Bu garip yaratığı etkisiz hale getirdiklerinde, hayretler içinde onun Homo Spiens Ferus, vahşi beşer türünden bir ayı kız olduğunu gördüler. 16 yaşlarındaki vahşi çocuk, bir ayıyı andırıyor ve aynen bir ayı gibi homurdanıyordu. Davranışları da ayılarınkine oldukça benziyordu. Daha sonra Bursa’daki akıl hastanesine teslim edilen ayı kız, beşeri hayata alıştırılmak üzere özel bir bakım altına alınmıştı. Uludağ’la ilgili olarak yakın zamanlarda tanık olunan bir diğer gizemli olay da, dağın üzerinde işitilen bir dizi garip patlamaya ilişkindir. 1979 yılında Temmuz ayının son günlerinden Eylül ortalarına kadar, Uludağ’da gök gürültüsüne benzere patlama sesleri duyulmuş ve aynı zamanda, depremi andıran güçlü sarsıntılar hissedilmişti. Uludağ sırrını bu kez de açmadı ve patlamaların mahiyeti anlaşılamadı.
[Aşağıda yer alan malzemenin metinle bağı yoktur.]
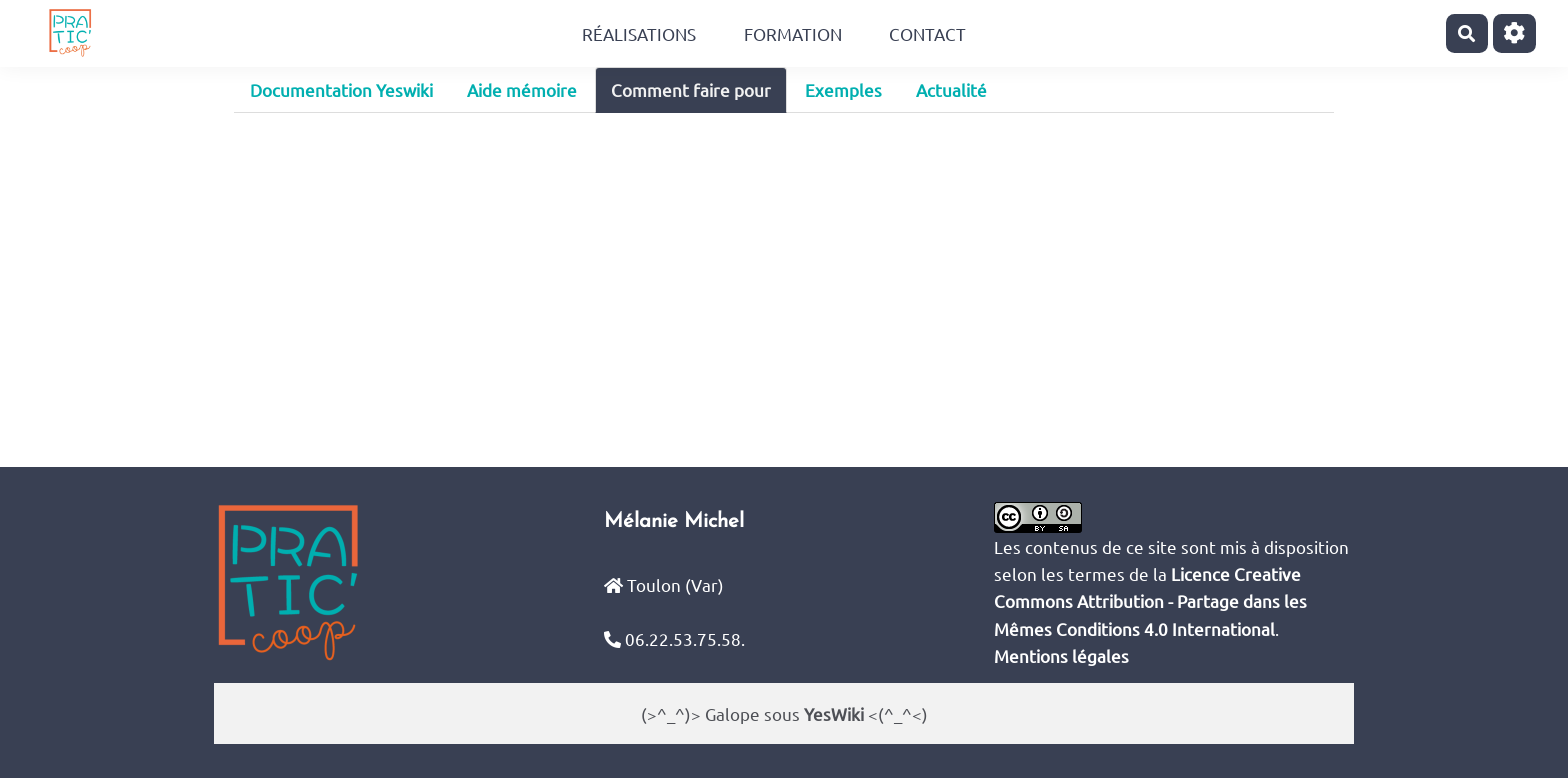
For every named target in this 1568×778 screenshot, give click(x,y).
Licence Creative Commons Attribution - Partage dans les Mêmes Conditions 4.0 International (1150, 600)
1952 yılında Uludağ’ın güney yamaçlarından Orhaneli’ne doğru aklaşan iki ufonun görüldüğü UFO gözlemi ile Agartalı devrisin Bursa’da ortaya çıkışını hatırladığımızda, Uludağın gerçekten de farklı mahiyetlerde olan bu gizemli fenomenlerin hepsini irtibatlandırabilecek olan bir takın sırlar taşıyıp taşımadığı sorusu aklımıza takılmaktadır. Uludağ’ın bu adı almazdan önce taşıdığı isimler de çok ilginçtir. Klasik Çağdaki adı Olimpostu; yani tanrıların ikamet ettiği bir dağ olarak biliniyordu. Daha sonra Türkler Anadolu’ya geldiklerinde, inzivaya çekilmiş rahiplere yurt olan bu dağa, Keşiş Dağı demişlerdir. Uludağ 14. y.y.dan itibaren de Türk Dervişlerine mesken olmuştu. Görülüyor ki Uludağ hangi uygarlığın sınırları içinde kalmışsa o kültüre özgü inisiyatik faaliyetler için bir odak noktası oluşturmuştur.